Crédit photo : Sébastien Grasset

Après une première partie relative à sa réussite lituanienne et sa signature avec le CSKA Moscou, place au deuxième volet de l'entretien avec Léo Westermann. Avec un focus sur le prochain objectif immédiat du meneur alsacien : l'EuroBasket 2017.

L'histoire entre Léo Westermann (1,92 m, 24 ans) a souvent été capricieuse. Sélectionné pour la première fois en équipe de France A en 2012, quelques semaines avant d'être vice-champion d'Europe U20 aux côtés notamment de Rudy Gobert, l'ancien Villeurbannais était considéré comme l'un des successeurs potentiels de Tony Parker à la tête des Bleus.

Mais, la féroce concurrence au poste 1 et les graves blessures qui ont jalonné son parcours, ont retardé l'avènement du néo-moscovite. S'il savait que sa première cape en 2012 contre la Grande-Bretagne n'était qu'une pige sans suite immédiate, Léo Westermann espérait tellement disputer l'EuroBasket 2013 au sortir d'une saison épatante avec le Partizan Belgrade. À tel point qu'il s'est mis trop de pression lors de la préparation et a dû laisser sa place dans les 12 à Thomas Heurtel pour le premier sacre européen de l'histoire des Bleus. Un véritable crève-cœur pour l'enfant d'Haguenau.

Victime d'une nouvelle rupture des ligaments croisés du genou droit en 2014, il a dû attendre 2015  pour revenir en sélection par la petite porte. Appelé à la rescousse à l'avant-veille de l'EuroBasket suite à la blessure d'Antoine Diot et à l'imbroglio Thomas Heurtel, il a disputé le championnat d'Europe sans avoir effectué la préparation et a pu glaner une médaille de bronze à Villeneuve d'Ascq.

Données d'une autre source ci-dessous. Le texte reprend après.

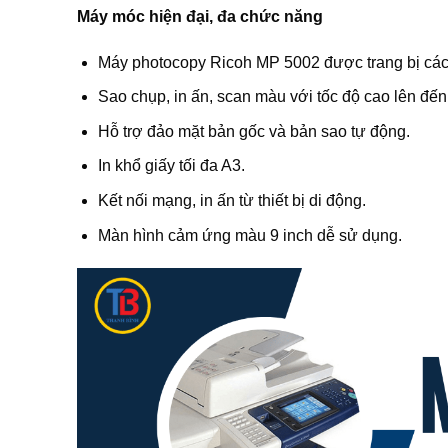
Máy móc hiện đại, đa chức năng
Máy photocopy Ricoh MP 5002 được trang bị các t
Sao chụp, in ấn, scan màu với tốc độ cao lên đến
Hỗ trợ đảo mặt bản gốc và bản sao tự động.
In khổ giấy tối đa A3.
Kết nối mạng, in ấn từ thiết bị di động.
Màn hình cảm ứng màu 9 inch dễ sử dụng.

Non retenu l'année dernière suite à sa saison limougeaude délicate, Léo Westermann ne se cache plus. L'homme aux 14 sélections veut désormais durablement s'implanter en équipe de France. Avec la première étape cet été où il participera à la préparation pour l'EuroBasket 2017. Mais cette fois-ci, le champion de France 2015 veut gagner sa place à la régulière. Mais ce ne sera pas chose aisée. Il devra bousculer la hiérarchie au poste 1 pendant la préparation, lui qui part sûrement avec une petite longueur de retard sur le duo Thomas Heurtel - Antoine Diot. Et si Vincent Collet avait l'habitude d'emmener trois meneurs lors de ses campagnes, le sélectionneur pourrait revoir ses principes cet été face à l'impressionnante densité sur le poste 2 (Nando De Colo, Evan Fournier, Fabien Causeur, Edwin Jackson, Rodrigue Beaubois...). Et ainsi devoir sacrifier un meneur. Mais Westermann ne le sait que trop bien. De toute façon, il le dit lui-même : il a des choses à prouver, sans pour autant se mettre cette pression excessive qui lui avait joué des tours en 2013, lors de sa seule préparation jusque-là avec les Bleus. Alors rendez-vous en août.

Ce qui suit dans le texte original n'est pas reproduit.